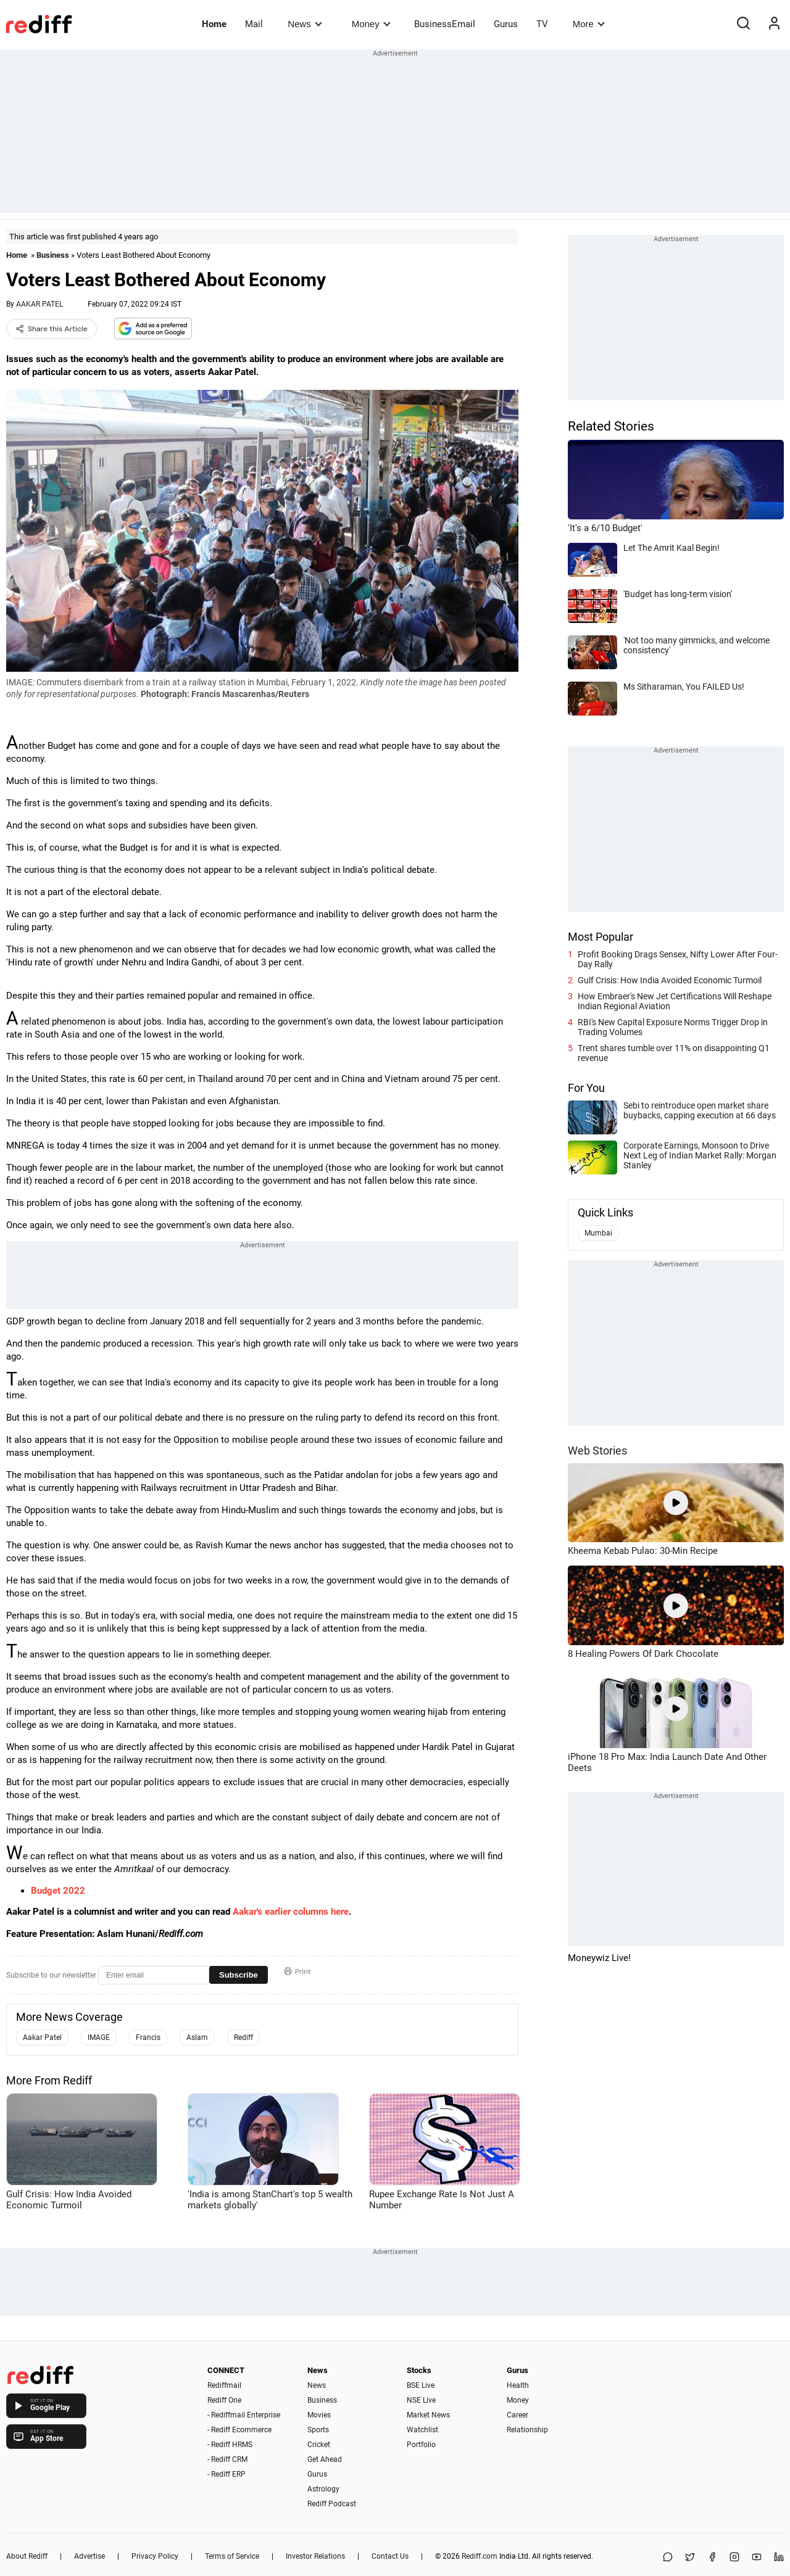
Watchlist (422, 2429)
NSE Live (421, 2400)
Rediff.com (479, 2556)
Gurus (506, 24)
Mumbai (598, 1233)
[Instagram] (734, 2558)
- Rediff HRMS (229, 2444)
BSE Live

================

Task objective -
Your answer must be an exact copy of the entries above, with no pictures in it.

Result of this task -
Watchlist (422, 2429)
NSE Live (421, 2400)
Rediff.com (479, 2556)
Gurus (506, 24)
Mumbai (598, 1233)
[Instagram] (734, 2558)
- Rediff HRMS (229, 2444)
BSE Live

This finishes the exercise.